[INPUT RECORDS Boundary: Start]
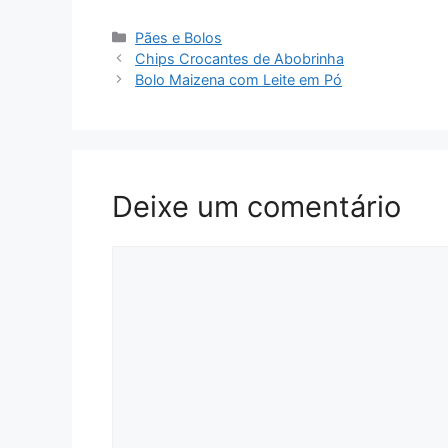
Categorias
Pães e Bolos
Chips Crocantes de Abobrinha
Bolo Maizena com Leite em Pó
Deixe um comentário
Comentário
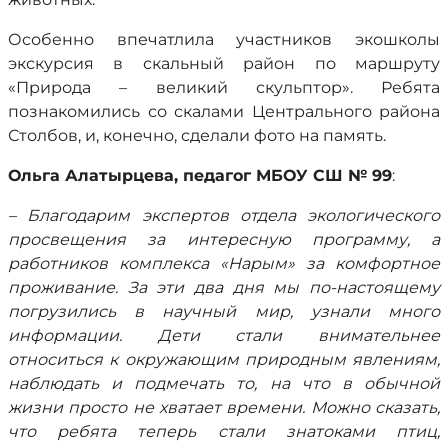
Особенно впечатлила участников экошколы
экскурсия в скальный район по маршруту
«Природа – великий скульптор». Ребята
познакомились со скалами Центрального района
Столбов, и, конечно, сделали фото на память.
Ольга Алатырцева, педагог МБОУ СШ № 99
:
– Благодарим экспертов отдела экологического
просвещения за интересную программу, а
работников комплекса «Нарым» за комфортное
проживание. За эти два дня мы по-настоящему
погрузились в научный мир, узнали много
информации. Дети стали внимательнее
относиться к окружающим природным явлениям,
наблюдать и подмечать то, на что в обычной
жизни просто не хватает времени. Можно сказать,
что ребята теперь стали знатоками птиц,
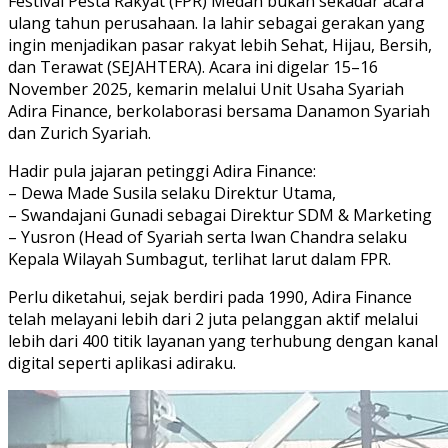
Festival Pesta Rakyat (FPR) Medan bukan sekadar acara
ulang tahun perusahaan. Ia lahir sebagai gerakan yang
ingin menjadikan pasar rakyat lebih Sehat, Hijau, Bersih,
dan Terawat (SEJAHTERA). Acara ini digelar 15–16
November 2025, kemarin melalui Unit Usaha Syariah
Adira Finance, berkolaborasi bersama Danamon Syariah
dan Zurich Syariah.
Hadir pula jajaran petinggi Adira Finance:
– Dewa Made Susila selaku Direktur Utama,
– Swandajani Gunadi sebagai Direktur SDM & Marketing
– Yusron (Head of Syariah serta Iwan Chandra selaku
Kepala Wilayah Sumbagut, terlihat larut dalam FPR.
Perlu diketahui, sejak berdiri pada 1990, Adira Finance
telah melayani lebih dari 2 juta pelanggan aktif melalui
lebih dari 400 titik layanan yang terhubung dengan kanal
digital seperti aplikasi adiraku.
[INPUT RECORDS Boundary: End]
_WORK REQUIRED_: In the entries above, which lines run from the one with "Особенно впечатлила участников экошколы" up to and including the one with "ulang tahun perusahaan."? Write them out exactly, without the pictures.

_TASK ANSWER_:
Особенно впечатлила участников экошколы
экскурсия в скальный район по маршруту
«Природа – великий скульптор». Ребята
познакомились со скалами Центрального района
Столбов, и, конечно, сделали фото на память.
Ольга Алатырцева, педагог МБОУ СШ № 99
:
– Благодарим экспертов отдела экологического
просвещения за интересную программу, а
работников комплекса «Нарым» за комфортное
проживание. За эти два дня мы по-настоящему
погрузились в научный мир, узнали много
информации. Дети стали внимательнее
относиться к окружающим природным явлениям,
наблюдать и подмечать то, на что в обычной
жизни просто не хватает времени. Можно сказать,
что ребята теперь стали знатоками птиц,
Festival Pesta Rakyat (FPR) Medan bukan sekadar acara
ulang tahun perusahaan. Ia lahir sebagai gerakan yang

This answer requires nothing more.